7. BEST MONUMENT TO MODERNISM
Philip Johnson’s Glass House
Philip Johnson built himself this impeccable box in 1949 in New Canaan, Connecticut, and populated it with articulate guests. Now, the National Trust for Historic Preservation has opened the house to the public. It’s a revelation to those who know it from photos: From within, the structure almost vanishes. Being there also answers those but-where-do-you questions. The answer is: in the cylindrical bathroom, or in the Brick House across the lawn.
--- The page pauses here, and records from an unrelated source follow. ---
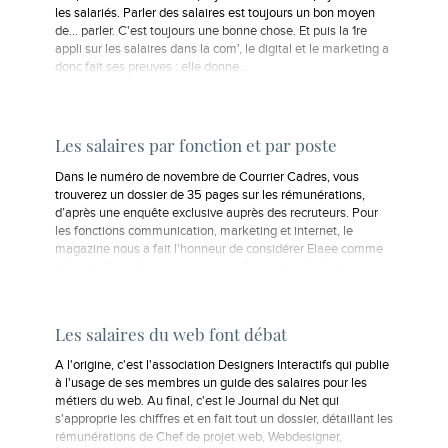
les salariés. Parler des salaires est toujours un bon moyen
de... parler. C'est toujours une bonne chose. Et puis la 1re
appli sur les salaires dans la com', le digital et le marketing a
donc fait ses preuves : elle donne…
Les salaires par fonction et par poste
Dans le numéro de novembre de Courrier Cadres, vous
trouverez un dossier de 35 pages sur les rémunérations,
d’après une enquête exclusive auprès des recruteurs. Pour
les fonctions communication, marketing et internet, le
magazine nous a fait l'honneur de considérer Elaee comme
référent. Pour faire court, voici quelques grandes lignes…
Les salaires du web font débat
A l'origine, c'est l'association Designers Interactifs qui publie
à l'usage de ses membres un guide des salaires pour les
métiers du web. Au final, c'est le Journal du Net qui
s'approprie les chiffres et en fait tout un dossier, détaillant les
rémunérations de Chef de projet web, Webdesigner,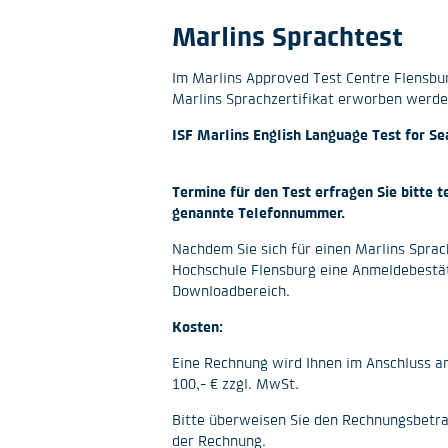
Marlins Sprachtest
Im Marlins Approved Test Centre Flensbur
Marlins Sprachzertifikat erworben werde
ISF Marlins English Language Test for Se
Termine für den Test erfragen Sie bitte t
genannte Telefonnummer.
Nachdem Sie sich für einen Marlins Spra
Hochschule Flensburg eine Anmeldebestät
Downloadbereich.
Kosten:
Eine Rechnung wird Ihnen im Anschluss an
100,- € zzgl. MwSt.
Bitte überweisen Sie den Rechnungsbetr
der Rechnung.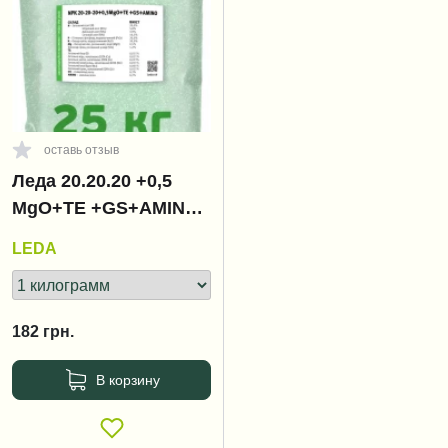
оставь отзыв
Леда 20.20.20 +0,5
MgO+ТЕ +GS+AMINO /
Leda
LEDA
182
грн.
В корзину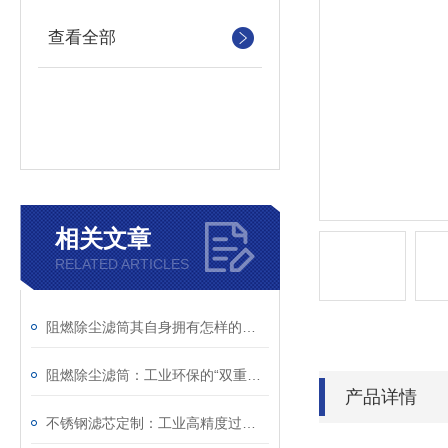
查看全部
相关文章
RELATED ARTICLES
阻燃除尘滤筒其自身拥有怎样的特点呢？
阻燃除尘滤筒：工业环保的“双重护盾
产品详情
不锈钢滤芯定制：工业高精度过滤个性化解决方案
8. BEST CRITICAL REAPPRAISAL
Bob and Jane, Again
Robert Moses and Jane Jacobs represent irreconcilable visions of urbanism, and praising one meant demonizing the other—until a pair of exhibits replaced caricatures with nuance. A three-part extravaganza at the Museum of the City of New York, Columbia University, and the Queens Museum made a case that Moses’s damage (the Cross Bronx Expressway) was inseparable from the good he did (the Cross Bronx Expressway again: Those cars coming off the George Washington Bridge have to go somewhere). Now the Municipal Art Society has mounted a modest exhibit exhorting New Yorkers to observe the city as closely as Jacobs did. Even Moses wouldn’t scoff.

9. BEST NEW INTERIOR
Tiffany & Co. on Wall Street
Tiffany returned to its downtown roots with a new store at 37 Wall, the former headquarters of the Trust Company of America. To preserve the landmark—and to make sure the sparkly wares aren’t overwhelmed—designer George Yabu carved the space up with glass partitions and an almost immaterial staircase. The resultant store seems to float inside the space, one era’s luxe paying homage to the last.

10. BEST STREET FURNITURE
The New Bus Shelters
A year ago, when the city announced a deal with the Spanish company Cemusa to outfit New York’s sidewalks with new bus shelters, newsstands, and public toilets, the jeers came in various forms: too expensive, never gonna happen, too much advertising. Those toilets are reportedly on the way, but in the meantime, new bus shelters are filtering into view. Slender steel frames support glass walls (only one of which bears an ad, as before) and a canopy. The structure is nearly invisible yet easy to spot: The name of the stop glows in type readable from half a block away.

Photo: Iwan Baan

Debut
Herzog & de Meuron
This Swiss firm’s first New York building has our most lavish new façade. The windows at Ian Schrager’s 40 Bond are framed in bottle-green cast glass, making it look almost handblown. Out front, a riot of aluminum curls recalls the exuberance of Spanish baroque—or of New York graffiti, from which the patterns were taken.

Stinker
The Deutsche Bank Building
Everyone wants the tower at 130 Liberty Street, damaged in the 9/11 attacks, to just go away. The building sat there for three years before insurers and the city could even agree on who’d raze it. Then crews started finding toxic mold, asbestos, and bone fragments. The ruin had been shortened from 41 stories to 26 by August, when a fire broke out, killing two firefighters and halting demolition. The sawed-off hulk still sits grimly over the site, waiting to be finished off.